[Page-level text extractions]
================================

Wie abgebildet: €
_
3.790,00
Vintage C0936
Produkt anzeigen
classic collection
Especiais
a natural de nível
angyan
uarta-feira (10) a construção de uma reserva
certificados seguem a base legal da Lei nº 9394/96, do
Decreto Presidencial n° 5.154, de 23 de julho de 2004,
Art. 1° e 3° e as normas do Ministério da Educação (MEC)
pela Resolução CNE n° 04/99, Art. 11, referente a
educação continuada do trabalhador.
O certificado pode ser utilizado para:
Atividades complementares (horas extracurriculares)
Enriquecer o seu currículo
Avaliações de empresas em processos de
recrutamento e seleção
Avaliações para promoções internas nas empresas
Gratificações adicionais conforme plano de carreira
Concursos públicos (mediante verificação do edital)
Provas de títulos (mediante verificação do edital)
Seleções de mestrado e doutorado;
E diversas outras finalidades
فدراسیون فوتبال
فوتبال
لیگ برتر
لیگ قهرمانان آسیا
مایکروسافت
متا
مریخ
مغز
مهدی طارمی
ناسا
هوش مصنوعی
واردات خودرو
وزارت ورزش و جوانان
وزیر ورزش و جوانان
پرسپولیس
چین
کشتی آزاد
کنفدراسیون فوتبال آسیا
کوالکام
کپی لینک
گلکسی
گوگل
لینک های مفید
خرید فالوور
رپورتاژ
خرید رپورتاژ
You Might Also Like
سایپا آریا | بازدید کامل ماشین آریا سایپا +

================================

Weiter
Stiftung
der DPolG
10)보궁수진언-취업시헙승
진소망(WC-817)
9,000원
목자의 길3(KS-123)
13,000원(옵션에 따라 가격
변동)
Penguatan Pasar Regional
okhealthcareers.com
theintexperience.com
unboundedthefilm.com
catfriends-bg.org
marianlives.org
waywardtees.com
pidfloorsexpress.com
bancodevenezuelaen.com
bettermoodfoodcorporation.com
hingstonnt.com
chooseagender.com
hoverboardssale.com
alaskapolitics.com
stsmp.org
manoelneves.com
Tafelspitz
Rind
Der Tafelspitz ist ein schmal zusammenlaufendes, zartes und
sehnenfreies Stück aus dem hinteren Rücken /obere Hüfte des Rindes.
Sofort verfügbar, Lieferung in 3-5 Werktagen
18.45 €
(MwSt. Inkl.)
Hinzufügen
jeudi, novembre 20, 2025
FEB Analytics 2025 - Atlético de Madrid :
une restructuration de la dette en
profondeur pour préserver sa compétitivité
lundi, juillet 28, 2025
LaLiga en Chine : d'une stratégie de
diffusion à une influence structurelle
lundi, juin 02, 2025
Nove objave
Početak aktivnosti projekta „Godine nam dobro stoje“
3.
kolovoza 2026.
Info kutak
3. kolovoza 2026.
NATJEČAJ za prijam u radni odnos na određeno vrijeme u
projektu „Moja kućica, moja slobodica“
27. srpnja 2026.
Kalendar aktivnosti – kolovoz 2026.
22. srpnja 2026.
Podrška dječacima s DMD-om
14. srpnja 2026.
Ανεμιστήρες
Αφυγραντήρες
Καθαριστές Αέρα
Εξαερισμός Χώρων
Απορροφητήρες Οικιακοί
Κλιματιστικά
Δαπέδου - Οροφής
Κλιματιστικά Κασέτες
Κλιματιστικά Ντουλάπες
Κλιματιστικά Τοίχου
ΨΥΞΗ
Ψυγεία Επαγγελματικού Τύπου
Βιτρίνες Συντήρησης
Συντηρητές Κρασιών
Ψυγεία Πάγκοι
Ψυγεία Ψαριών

================================

### YOUR GOAL:
Please make an exact copy of the lines above from the line with "Provas de títulos" through the line with "سایپا آریا | بازدید کامل ماشین آریا سایپا +", both ends included.

### ANSWER BOX:
Provas de títulos (mediante verificação do edital)
Seleções de mestrado e doutorado;
E diversas outras finalidades
فدراسیون فوتبال
فوتبال
لیگ برتر
لیگ قهرمانان آسیا
مایکروسافت
متا
مریخ
مغز
مهدی طارمی
ناسا
هوش مصنوعی
واردات خودرو
وزارت ورزش و جوانان
وزیر ورزش و جوانان
پرسپولیس
چین
کشتی آزاد
کنفدراسیون فوتبال آسیا
کوالکام
کپی لینک
گلکسی
گوگل
لینک های مفید
خرید فالوور
رپورتاژ
خرید رپورتاژ
You Might Also Like
سایپا آریا | بازدید کامل ماشین آریا سایپا +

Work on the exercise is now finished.